Fetal Endoscopic Tracheal Occlusion (FETO) Trial for Congenital Diaphragmatic Hernia (CDH)

FETO
Start date: April 5, 2021
Phase: N/A
Study type: Interventional

This is a single site pilot trial to assess the feasibility and safety of treating severe CDH with Fetal Endoscopic Tracheal Occlusion with the Goldballoon Detachable Balloon (GOLDBAL2) along with the Delivery Microcatheter (BALTACCI-BDPE100) at Michigan Medicine. The study will enroll pregnant women that meet study criteria. Participants will have placement of FETO between gestational age at 27 weeks plus 0 days and 29 weeks 6 days. The timing for removal of FETO will ideally be between 34 weeks 0 days and 34 weeks and 6 days but ultimately decided by the Fetal Diagnosis and Treatment Center at Michigan Medicine.
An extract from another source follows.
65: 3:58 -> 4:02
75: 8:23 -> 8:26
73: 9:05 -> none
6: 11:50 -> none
This study requires that study participants live within 30 miles of the Von Voigtlander Women's Hospital and C.S. Mott Children's Hospital in order to maintain weekly follow up appointments while the balloon is in place and up to delivery. Additionally, there are lifestyle considerations where participants would be unable to carry on normal daily activities including exercise and sexual intercourse, not be able to work the remainder of the pregnancy, as well as have a support person that is available to stay with such as a spouse, friend, partner, parent.
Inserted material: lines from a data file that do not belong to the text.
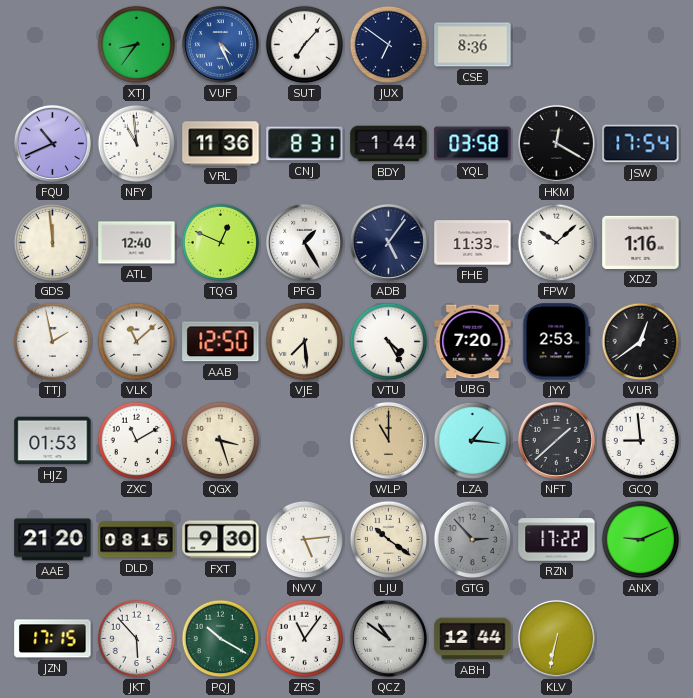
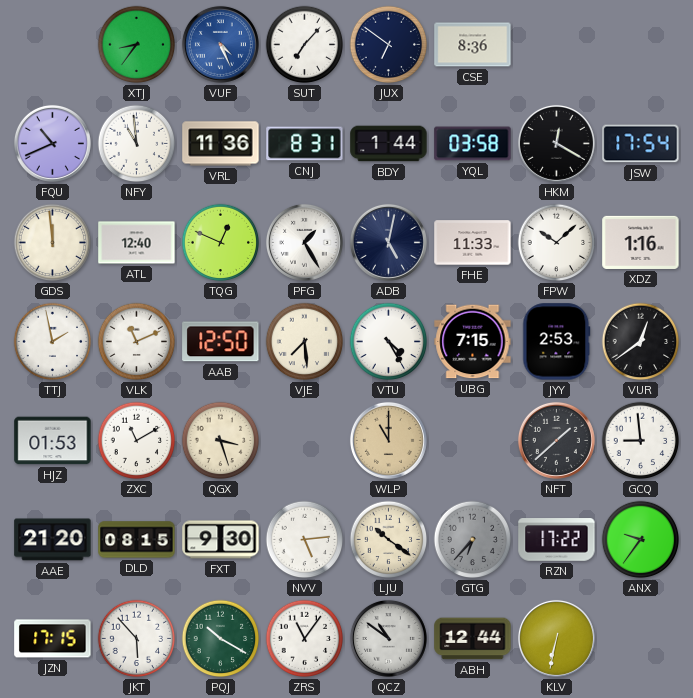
ADB: 5:06 -> 5:02
VLK: 11:08 -> 11:11
UBG: 7:20 -> 7:15
LZA: 1:16 -> none
GTG: 2:53 -> 6:37
ANX: 9:11 -> 9:36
NCT ID: NCT03980717 Recruiting - Clinical trials for Congenital Diaphragmatic Hernia

Fetal Endotracheal Occlusion (FETO) in the Resolution of Pulmonary Hypertension in Fetuses With Severe CDH

Start date: August 9, 2019
Phase: N/A
Study type: Interventional

Congenital diaphragmatic hernia (CDH) occurs when the diaphragm fails to fully fuse and leaves a portal through which abdominal structures can migrate into the thorax. In the more severe cases, the abdominal structures remain in the thoracic cavity and compromise the development of the lungs. Infants born with this defect have a decreased capacity for gas exchange; mortality rates after birth have been reported between 40-60%. Now that CDH can be accurately diagnosed by mid-gestation, a number of strategies have been developed to repair the hernia and promote lung tissue development. Fetal tracheal occlusion (FETO), using a fetoscopically delivered and removed balloon device, has been used to temporarily occlude the trachea and increase lung distension in CDH to allow the lungs to develop and has been shown to increase survival at birth. The role of FETO in the resolution of pulmonary hypertension in fetuses with severe left- and right- sided CDH remains unclear. Our recent observation that FETO is associated with a higher proportion of infants who resolve their pulmonary hypertension by the age of 1 year as compared with those who have not had FETO, is based on a retrospective cohort study, which, as with any such design, has some intrinsic limitations. Thus, a prospective cohort study that is appropriately powered to confirm or disprove this encouraging observation is needed. If our preliminary observation is confirmed, resolution of PH by the age of 1 year could be added to the benefits of the FETO procedure in severe left and right-sided CDH cases. The investigators will perform 40 FETO procedures on fetuses diagnosed prenatally with severe right- or left-sided CDH, and outcome data will be compared with that of a control group of severe right- or left-sided CDH who will not undergo the FETO procedure because of medical or social issues. Because the prevalence of left-sided CDH is higher than right-side CDH, the investigators will perform 25 FETO procedures in left sided CDH and 15 in right-sided CDH, and these outcomes will be compared to a cohort of 40 non FETO cases.